Tristan nods. “He knows telling the people will just encourage them to rebel. They’ll demand to go above, to see what they’ve been deprived of their entire lives.”

“Then we have to tell them,” I say firmly, clasping my hands together, daring him to contradict me.

“I agree,” Tristan says.

Roc, who’s been relatively quiet for a while, says, “Tell them about your mom, Tristan.”

Tristan’s eyes immediately go glassy. He closes his eyes, opens them when he starts speaking. “My father took us on a tour through the New City, told us the whole story along the way, bit by unbelievable bit. He didn’t hold anything back, probably because he didn’t realize how negatively my mom and I would take it. I’m not making excuses for Killen, but he was younger, more in awe of what my father had accomplished than anything else.

“Well, my mother just took it all in, not visibly reacting, just listening to every word, capturing every sight with her eyes. I took my cues from her, staying mostly silent and trying not to miss anything. When the tour finished, and it was time to go back into the pod and down to the Sun Realm, my mother refused. She said she wasn’t done taking mental notes so she could accurately share what she’d seen with the world.”

“She was a strong woman,” I say, immediately thinking of the risks and sacrifices my own mother has made.
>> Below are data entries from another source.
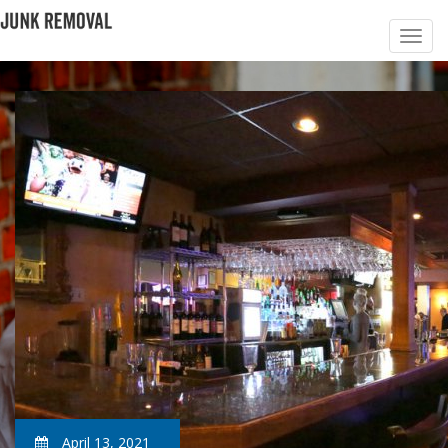
April 13, 2021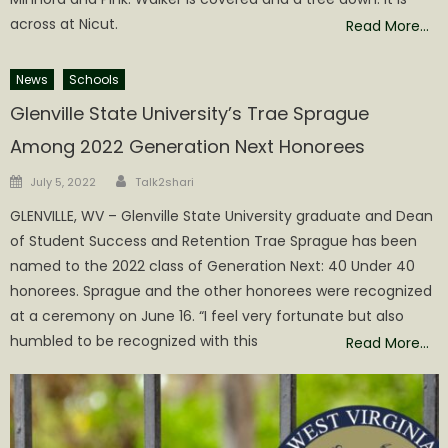
across at Nicut.
Read More…
News
Schools
Glenville State University’s Trae Sprague
Among 2022 Generation Next Honorees
Author
Posted
July 5, 2022
Talk2shari
on
GLENVILLE, WV – Glenville State University graduate and Dean
of Student Success and Retention Trae Sprague has been
named to the 2022 class of Generation Next: 40 Under 40
honorees. Sprague and the other honorees were recognized
at a ceremony on June 16. “I feel very fortunate but also
humbled to be recognized with this
Read More…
“She was. But not strong enough. My father was livid. What he did to her on the way up in the pod was nothing to what he did now. He punched her in the face, breaking her nose and blackening her eye. When she fell to her knees, he kicked her in the ribs repeatedly, until she collapsed from pain and exhaustion. I tried to stop it, but he was stronger than ten men, such was the intensity of his rage, and he threw me across the room like a jewelry box. I broke my wrist and couldn’t walk for a week. My mom couldn’t get out of bed for a month.”

“He’s the Devil,” Tawni says, her voice a whisper, almost reverent.

“Not far from it,” Tristan says, his eyes dark and brooding. So much of the pain he’s hidden from me is in this story, it takes me by surprise. Because I’m a moon dweller and he’s a sun dweller, I’ve taken for granted that my life is harder than his, that, if anything, he owes me. In reality, however, neither of us owes each other anything. We’ve both had it bad. We’ve both felt pain and loss. We’ve both lived in a world where nothing felt right.